The Critical Mindset

If you’re taking the time to read this, then I doubt you’re the sort of teacher who thinks there’s one best way to teach and one best way to learn.

If you agree with me on that, then you might also agree that a lot of the pre-defined formulae for ‘critical thinking’, typically represented in fancy diagrams that somehow ‘guarantee’ that you’ll tick this or that box for ‘effective learning’, won’t get you very far.

In my column, I will explore some of the mindset for Critical Pedagogy. Only some. You will absorb these ideas differently to the next person reading this. You will understand this based your culture, your history, your story, your education and your personality.

It might make you a better teacher immediately because you might have a lightbulb moment and change some of the things you do and learn from those changes. It might not make you a better teacher immediately because you might need time to digest these ideas, read further and decide what it all really means to you.

Education, and language education, is inseparable from social reconstruction. When we ‘educate’, we change. We remove barriers to understanding, we create conditions for the development of knowledge and, most importantly, we shape belief systems. Education does some very wonderful, albeit unnoticed things every single day, everywhere.

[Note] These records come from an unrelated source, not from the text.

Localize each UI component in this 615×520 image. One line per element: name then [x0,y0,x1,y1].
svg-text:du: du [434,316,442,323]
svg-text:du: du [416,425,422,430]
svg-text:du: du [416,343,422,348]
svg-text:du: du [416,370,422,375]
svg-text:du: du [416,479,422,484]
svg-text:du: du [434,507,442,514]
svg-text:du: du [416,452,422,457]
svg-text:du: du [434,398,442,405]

Yet all too frequently we talk about the failures of education, and analyse what has broken and not what can be built. Even when we speak critically of education, we slip into criticism or adopt very extreme rhetoric, which ultimately denies access to the critical thinkers who aren’t at that extreme. Even critical discourse creates its own elite.

If critical discourse is to foster any real change in the way we teach and think about teaching, its theory and practice needs to become more accessible, with words that are simple enough yet not too simple.

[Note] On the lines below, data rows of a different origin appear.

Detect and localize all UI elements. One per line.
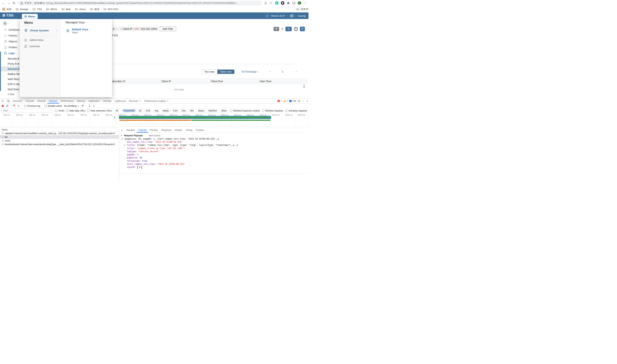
- table-scrollbar[interactable]: [303, 85, 305, 88]
- network-filter-input[interactable]: [1, 109, 53, 112]
- export-button[interactable]: [300, 27, 305, 31]
- request-type-chip-css[interactable]: CSS: [144, 109, 152, 112]
- menu-item-licenses[interactable]: Licenses: [20, 43, 61, 49]
- clear-filter-icon[interactable]: ×: [281, 27, 283, 30]
- request-type-chip-all[interactable]: All: [114, 109, 119, 112]
- devtools-tab-console[interactable]: Console: [24, 99, 36, 104]
- page-size-select[interactable]: 50 lines/page∨: [242, 70, 259, 73]
- url-bar[interactable]: 不安全 10.3.60.2 /#/Log_SesssionRecords?t=1…: [18, 1, 262, 5]
- all-bookmarks[interactable]: 所有书签: [294, 6, 309, 13]
- request-type-chip-font[interactable]: Font: [171, 109, 179, 112]
- device-toolbar-button[interactable]: [5, 99, 11, 104]
- user-name[interactable]: liuyang: [298, 14, 306, 17]
- table-view-button[interactable]: Table view: [217, 70, 234, 74]
- request-type-chip-ws[interactable]: WS: [188, 109, 195, 112]
- sidebar-collapse[interactable]: Collap: [8, 93, 14, 96]
- network-conditions-icon[interactable]: [81, 105, 84, 107]
- vsys-selector-button[interactable]: [2, 21, 8, 26]
- detail-close-icon[interactable]: ×: [119, 128, 125, 132]
- request-list-name-header[interactable]: Name: [0, 128, 119, 131]
- filter-checkbox[interactable]: Blocked response cookies: [230, 109, 260, 112]
- network-overview-timeline[interactable]: 100 ms200 ms300 ms400 ms500 ms600 ms700 …: [0, 113, 309, 127]
- request-row[interactable]: list: [0, 135, 119, 139]
- bookmark-item[interactable]: 英语: [90, 8, 99, 11]
- extension-o-icon[interactable]: [281, 1, 284, 5]
- share-icon[interactable]: [264, 1, 267, 5]
- payload-entry-fields[interactable]: ▶fields: [{name: "common_recv_time", typ…: [122, 144, 307, 147]
- language-icon[interactable]: EN: [290, 14, 293, 17]
- bookmark-item[interactable]: Geedge: [16, 8, 28, 11]
- hide-data-urls-checkbox[interactable]: Hide data URLs: [66, 109, 86, 112]
- payload-entry-refuseCode[interactable]: refuseCode: true: [122, 159, 307, 162]
- sidebar-subitem[interactable]: Radius Re: [0, 71, 20, 77]
- menu-item-virtual-system[interactable]: Virtual System ›: [20, 27, 61, 33]
- invert-checkbox[interactable]: Invert: [55, 109, 64, 112]
- menu-item-admin-area[interactable]: Admin Area: [20, 37, 61, 43]
- issues-badge[interactable]: 206: [289, 100, 296, 102]
- devtools-menu-icon[interactable]: ⋮: [302, 100, 305, 102]
- error-badge[interactable]: ✕1: [277, 100, 282, 102]
- devtools-tab-performance-insights[interactable]: Performance insights: [143, 99, 170, 104]
- view-source-link[interactable]: view source: [149, 134, 160, 137]
- sidebar-item-profiles[interactable]: Profiles: [0, 45, 20, 50]
- next-page-icon[interactable]: ›: [296, 70, 297, 73]
- table-column-header[interactable]: Client Port: [211, 80, 223, 83]
- sidebar-subitem[interactable]: DoS Event: [0, 87, 20, 92]
- request-type-chip-img[interactable]: Img: [153, 109, 160, 112]
- info-icon[interactable]: i: [266, 14, 268, 17]
- filter-checkbox[interactable]: Blocked requests: [262, 109, 283, 112]
- devtools-tab-security[interactable]: Security: [101, 99, 113, 104]
- browser-menu-icon[interactable]: ⋮: [303, 1, 307, 5]
- sidebar-subitem[interactable]: VoIP Reco: [0, 77, 20, 82]
- disable-cache-checkbox[interactable]: Disable cache: [44, 105, 62, 107]
- request-type-chip-media[interactable]: Media: [161, 109, 170, 112]
- default-vsys-item[interactable]: Default Vsys Vsys1: [66, 28, 88, 34]
- reload-icon[interactable]: ↻: [13, 1, 15, 5]
- devtools-tab-sources[interactable]: Sources: [36, 99, 47, 104]
- clear-icon[interactable]: [6, 104, 9, 107]
- payload-root-line[interactable]: ▼{pageSize: 50, pageNo: 1, start_common_…: [122, 137, 307, 140]
- table-column-header[interactable]: Subscriber ID: [110, 80, 125, 83]
- devtools-tab-recorder[interactable]: Recorder: [127, 99, 143, 104]
- payload-entry-end_common_recv_time[interactable]: end_common_recv_time: "2023-10-15T09:05:…: [122, 140, 307, 143]
- overview-selected-region[interactable]: [119, 116, 271, 119]
- sidebar-subitem[interactable]: GTP-C Re: [0, 82, 20, 87]
- devtools-settings-icon[interactable]: [298, 100, 301, 102]
- request-payload-header[interactable]: ▼ Request Payload view source: [121, 134, 160, 137]
- request-type-chip-other[interactable]: Other: [220, 109, 228, 112]
- devtools-close-icon[interactable]: ×: [306, 100, 308, 102]
- table-column-header[interactable]: Start Time: [260, 80, 271, 83]
- forward-icon[interactable]: →: [7, 1, 10, 5]
- network-filter-funnel-icon[interactable]: [13, 105, 15, 107]
- bookmark-item[interactable]: Web: [62, 8, 71, 11]
- sidebar-item-dashboard[interactable]: Dashboard: [0, 27, 20, 32]
- devtools-tab-memory[interactable]: Memory: [75, 99, 87, 104]
- bookmark-item[interactable]: MESA: [46, 8, 57, 11]
- bookmark-item[interactable]: others: [75, 8, 86, 11]
- request-type-chip-wasm[interactable]: Wasm: [197, 109, 206, 112]
- chip-close-icon[interactable]: ×: [120, 27, 122, 30]
- sidebar-item-policies[interactable]: Policies: [0, 33, 20, 38]
- payload-entry-pageSize[interactable]: pageSize: 50: [122, 156, 307, 159]
- preserve-log-checkbox[interactable]: Preserve log: [24, 105, 40, 107]
- sidebar-subitem[interactable]: Security Ev: [0, 56, 20, 61]
- request-row[interactable]: count: [0, 139, 119, 143]
- detail-tab-payload[interactable]: Payload: [136, 128, 148, 132]
- throttling-select[interactable]: No throttling▼: [64, 105, 79, 107]
- sidebar-subitem[interactable]: Proxy Even: [0, 61, 20, 66]
- bookmark-item[interactable]: NFS POC: [104, 8, 118, 11]
- import-har-icon[interactable]: ↥: [89, 104, 91, 107]
- request-type-chip-js[interactable]: JS: [137, 109, 143, 112]
- back-icon[interactable]: ←: [2, 1, 5, 5]
- detail-tab-cookies[interactable]: Cookies: [194, 128, 205, 132]
- extensions-puzzle-icon[interactable]: [287, 1, 290, 5]
- payload-entry-filter[interactable]: filter: "common_client_ip like '119.152.…: [122, 147, 307, 150]
- bookmark-star-icon[interactable]: ☆: [270, 1, 273, 5]
- warning-badge[interactable]: 2: [283, 100, 288, 102]
- text-view-button[interactable]: Text view: [202, 70, 217, 74]
- browser-avatar[interactable]: L: [298, 1, 301, 5]
- network-search-icon[interactable]: [17, 105, 20, 107]
- devtools-tab-network[interactable]: Network: [47, 99, 59, 104]
- sidebar-scroll-indicator[interactable]: [0, 52, 1, 91]
- side-panel-icon[interactable]: [292, 1, 295, 5]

I don’t think that critical discourse has a general grammar system; there’s no prescription for how to do it right. It does however have a vocabulary system. This is Paulo Freire’s profound contribution to education, making this vocabulary known, accessible and creating educational cultures that continue to widen these circles of accessibility. Freire believed very deeply in ‘naming reality’ because once people have those tools to transform everyday talk into intellectually responsible dialogue, the capacity for ideas to have impact becomes infinite. I’d like to go back to the vocabulary and to talk through these words so that you can discover a local grammar for these ideas, and shape a discourse that is meaningful to you, your classroom and your community.

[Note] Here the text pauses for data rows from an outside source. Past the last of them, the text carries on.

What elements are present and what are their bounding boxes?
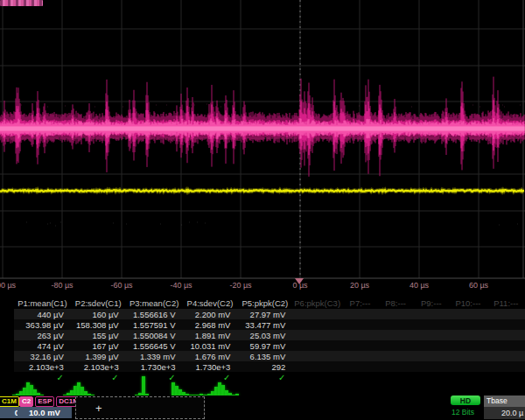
measurement-value: 2.200 mV xyxy=(183,309,238,319)
measurement-value xyxy=(378,309,414,319)
time-axis-label: -20 µs xyxy=(229,281,251,290)
c2-scale-value: 10.0 mV xyxy=(18,407,72,418)
time-axis-label: -40 µs xyxy=(170,281,192,290)
measurement-header-p1[interactable]: P1:mean(C1) xyxy=(14,298,71,309)
measurement-value: 1.556616 V xyxy=(126,309,183,319)
measurement-value xyxy=(413,340,449,351)
measurement-value: 1.730e+3 xyxy=(183,361,238,372)
measurement-value xyxy=(449,351,487,361)
measurement-value: 1.557591 V xyxy=(126,319,183,330)
measurement-header-p8[interactable]: P8:--- xyxy=(378,298,414,309)
measurement-header-p9[interactable]: P9:--- xyxy=(413,298,449,309)
measurement-value: 1.891 mV xyxy=(183,330,238,340)
status-check-icon xyxy=(378,372,414,382)
histicon-p1 xyxy=(12,382,47,396)
timebase-value: 20.0 µ xyxy=(484,407,525,417)
measurement-value: 1.730e+3 xyxy=(126,361,183,372)
measurement-header-p5[interactable]: P5:pkpk(C2) xyxy=(237,298,292,309)
measurement-value xyxy=(449,361,487,372)
hd-mode-badge[interactable]: HD xyxy=(451,396,480,405)
status-check-icon: ✓ xyxy=(183,372,238,382)
status-check-icon xyxy=(449,372,487,382)
measurement-value xyxy=(487,319,525,330)
status-check-icon: ✓ xyxy=(237,372,292,382)
histicon-p3 xyxy=(114,376,149,396)
measurement-value: 263 µV xyxy=(14,330,71,340)
measurement-value xyxy=(342,319,378,330)
time-axis-label: -80 µs xyxy=(51,281,73,290)
measurement-value: 158.308 µV xyxy=(71,319,126,330)
measurement-value: 1.556645 V xyxy=(126,340,183,351)
measurement-value xyxy=(413,330,449,340)
measurement-value xyxy=(449,340,487,351)
measurement-value: 167 µV xyxy=(71,340,126,351)
measurement-row: 440 µV160 µV1.556616 V2.200 mV27.97 mV xyxy=(14,309,525,319)
measurement-value xyxy=(292,340,342,351)
measurement-value xyxy=(449,309,487,319)
time-axis-label: -100 µs xyxy=(0,281,16,290)
status-check-icon xyxy=(487,372,525,382)
measurement-value: 2.103e+3 xyxy=(14,361,71,372)
measurement-value xyxy=(292,319,342,330)
bottom-bar: C1M 0 mV C2 ESP DC1M 10.0 mV + HD 12 Bit… xyxy=(0,396,525,420)
measurement-value xyxy=(342,309,378,319)
measurement-value: 27.97 mV xyxy=(237,309,292,319)
measurement-header-p2[interactable]: P2:sdev(C1) xyxy=(71,298,126,309)
measurement-value: 2.968 mV xyxy=(183,319,238,330)
oscilloscope-screen: -100 µs-80 µs-60 µs-40 µs-20 µs0 µs20 µs… xyxy=(0,0,525,420)
measurement-value: 33.477 mV xyxy=(237,319,292,330)
c2-esp-chip: ESP xyxy=(35,396,54,407)
measurement-value xyxy=(378,340,414,351)
measurement-value: 1.550084 V xyxy=(126,330,183,340)
measurement-value xyxy=(449,330,487,340)
channel-c2-descriptor[interactable]: C2 ESP DC1M 10.0 mV xyxy=(18,396,72,419)
waveform-display[interactable] xyxy=(0,0,525,280)
measurement-value: 10.031 mV xyxy=(183,340,238,351)
measurement-value xyxy=(342,330,378,340)
timebase-label: Tbase xyxy=(484,396,525,407)
measurement-row: 2.103e+32.103e+31.730e+31.730e+3292 xyxy=(14,361,525,372)
measurement-value: 32.16 µV xyxy=(14,351,71,361)
plus-icon: + xyxy=(95,402,102,415)
trace-label-badge xyxy=(0,0,43,6)
measurement-value: 474 µV xyxy=(14,340,71,351)
measurement-value xyxy=(378,319,414,330)
measurement-header-p11[interactable]: P11:--- xyxy=(487,298,525,309)
measurement-header-p3[interactable]: P3:mean(C2) xyxy=(126,298,183,309)
measurement-value: 1.676 mV xyxy=(183,351,238,361)
measurement-value xyxy=(413,361,449,372)
measurement-value: 440 µV xyxy=(14,309,71,319)
measurement-value xyxy=(487,351,525,361)
measurement-header-p10[interactable]: P10:--- xyxy=(449,298,487,309)
measurement-row: 363.98 µV158.308 µV1.557591 V2.968 mV33.… xyxy=(14,319,525,330)
measurement-value xyxy=(487,309,525,319)
measurement-value: 1.399 µV xyxy=(71,351,126,361)
measurement-value xyxy=(413,319,449,330)
status-check-icon xyxy=(342,372,378,382)
measurement-value xyxy=(487,340,525,351)
time-axis-label: 20 µs xyxy=(350,281,369,290)
measurement-value xyxy=(378,330,414,340)
measurement-value xyxy=(342,340,378,351)
measurement-value xyxy=(342,361,378,372)
measurement-value xyxy=(292,330,342,340)
histicon-p2 xyxy=(63,382,98,396)
measurement-header-p6[interactable]: P6:pkpk(C3) xyxy=(292,298,342,309)
time-axis-label: 60 µs xyxy=(469,281,488,290)
histicon-p4 xyxy=(172,382,206,396)
measurement-header-p4[interactable]: P4:sdev(C2) xyxy=(183,298,238,309)
measurement-value: 292 xyxy=(237,361,292,372)
add-trace-button[interactable]: + xyxy=(75,396,205,419)
measurement-value: 363.98 µV xyxy=(14,319,71,330)
status-check-icon xyxy=(413,372,449,382)
measurement-value: 155 µV xyxy=(71,330,126,340)
measurement-row: 474 µV167 µV1.556645 V10.031 mV59.97 mV xyxy=(14,340,525,351)
measurement-value: 6.135 mV xyxy=(237,351,292,361)
time-axis-label: -60 µs xyxy=(110,281,132,290)
measurement-header-p7[interactable]: P7:--- xyxy=(342,298,378,309)
measurement-value: 25.03 mV xyxy=(237,330,292,340)
histicon-p5 xyxy=(204,382,239,396)
measurement-value xyxy=(413,309,449,319)
measurement-value: 160 µV xyxy=(71,309,126,319)
timebase-box[interactable]: Tbase 20.0 µ xyxy=(484,396,525,419)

The texts we chose for our classrooms, whether they’re ones we read or listen to or speak, all have grounding in a system of values. These values are inescapable. Even the most ‘neutral’ classroom input can be deconstructed in terms of how it is presented, where and with what sort of agenda for understanding. Whether or not it requires deconstruction is another issue but the non-neutrality of a classroom space is perhaps the most useful starting point for approaching Critical Pedagogy.

Critical Pedagogy tries to build the gap between the human condition and human agency, in education. Simpler yet, it makes us care and takes that sense of caring to a very deep level of engagement, which then awakens the energy to act upon these things that we care about. Not everyone has to care about the same thing, not everyone needs to act in the same direction but surely everyone needs to care. And surely the best use of our ability to combine intellectual processes with social ones, which distinguishes us as human beings, is towards bettering the world we live in and the people we share it with?